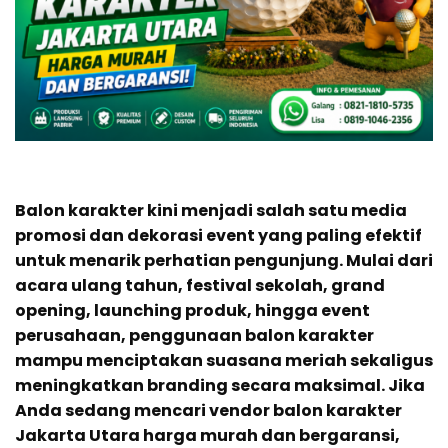
Balon karakter kini menjadi salah satu media
promosi dan dekorasi event yang paling efektif
untuk menarik perhatian pengunjung. Mulai dari
acara ulang tahun, festival sekolah, grand
opening, launching produk, hingga event
perusahaan, penggunaan balon karakter
mampu menciptakan suasana meriah sekaligus
meningkatkan branding secara maksimal. Jika
Anda sedang mencari vendor balon karakter
Jakarta Utara harga murah dan bergaransi,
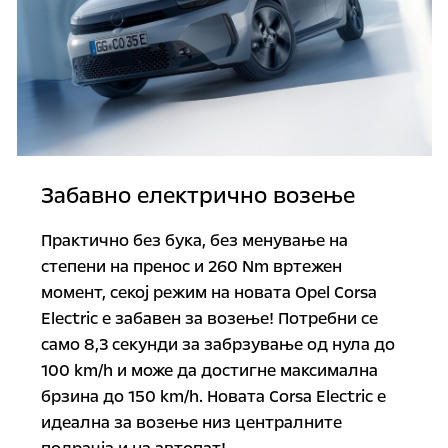
Забавно електрично возење
Практично без бука, без менување на
степени на пренос и 260 Nm вртежен
момент, секој режим на новата Opel Corsa
Electric е забавен за возење! Потребни се
само 8,3 секунди за забрзување од нула до
100 km/h и може да достигне максимална
брзина до 150 km/h. Новата Corsa Electric е
идеална за возење низ централните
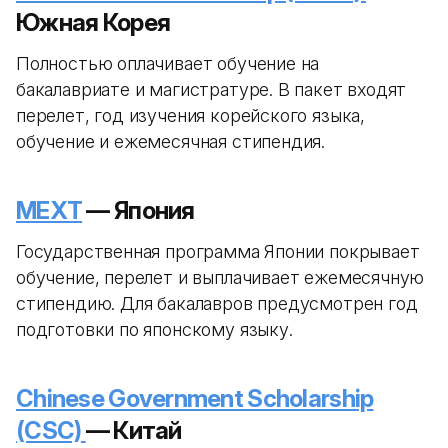
Южная Корея
Полностью оплачивает обучение на
бакалавриате и магистратуре. В пакет входят
перелет, год изучения корейского языка,
обучение и ежемесячная стипендия.
MEXT
— Япония
Государственная программа Японии покрывает
обучение, перелет и выплачивает ежемесячную
стипендию. Для бакалавров предусмотрен год
подготовки по японскому языку.
Chinese Government Scholarship
(CSC)
— Китай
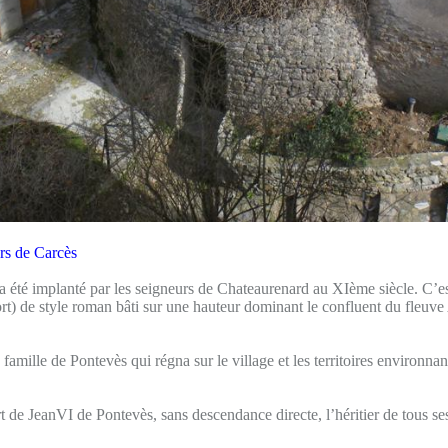
urs de Carcès
é implanté par les seigneurs de Chateaurenard au XIème siècle. C’e
ort) de style roman bâti sur une hauteur dominant le confluent du fleuve
la famille de Pontevès qui régna sur le village et les territoires environna
 de JeanVI de Pontevès, sans descendance directe, l’héritier de tous ses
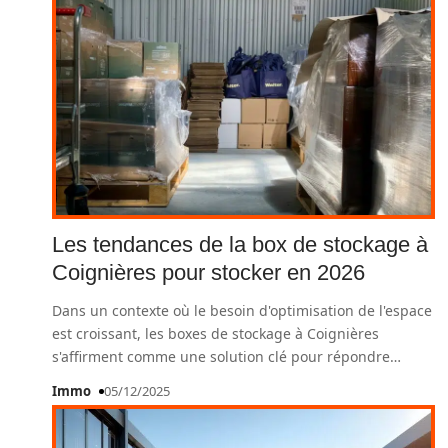
Les tendances de la box de stockage à
Coignières pour stocker en 2026
Dans un contexte où le besoin d'optimisation de l'espace
est croissant, les boxes de stockage à Coignières
s'affirment comme une solution clé pour répondre
…
Immo
05/12/2025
- - - - - - -
What is required
An answer that restates all the entries exactly and drops the images is what is needed.

Exercise output
Balon karakter kini menjadi salah satu media
promosi dan dekorasi event yang paling efektif
untuk menarik perhatian pengunjung. Mulai dari
acara ulang tahun, festival sekolah, grand
opening, launching produk, hingga event
perusahaan, penggunaan balon karakter
mampu menciptakan suasana meriah sekaligus
meningkatkan branding secara maksimal. Jika
Anda sedang mencari vendor balon karakter
Jakarta Utara harga murah dan bergaransi,
Забавно електрично возење
Практично без бука, без менување на
степени на пренос и 260 Nm вртежен
момент, секој режим на новата Opel Corsa
Electric е забавен за возење! Потребни се
само 8,3 секунди за забрзување од нула до
100 km/h и може да достигне максимална
брзина до 150 km/h. Новата Corsa Electric е
идеална за возење низ централните
Южная Корея
Полностью оплачивает обучение на
бакалавриате и магистратуре. В пакет входят
перелет, год изучения корейского языка,
обучение и ежемесячная стипендия.
MEXT
— Япония
Государственная программа Японии покрывает
обучение, перелет и выплачивает ежемесячную
стипендию. Для бакалавров предусмотрен год
подготовки по японскому языку.
Chinese Government Scholarship
(CSC)
— Китай
urs de Carcès
é implanté par les seigneurs de Chateaurenard au XIème siècle. C’e
ort) de style roman bâti sur une hauteur dominant le confluent du fleuve
la famille de Pontevès qui régna sur le village et les territoires environna
 de JeanVI de Pontevès, sans descendance directe, l’héritier de tous ses
Les tendances de la box de stockage à
Coignières pour stocker en 2026
Dans un contexte où le besoin d'optimisation de l'espace
est croissant, les boxes de stockage à Coignières
s'affirment comme une solution clé pour répondre
…
Immo
05/12/2025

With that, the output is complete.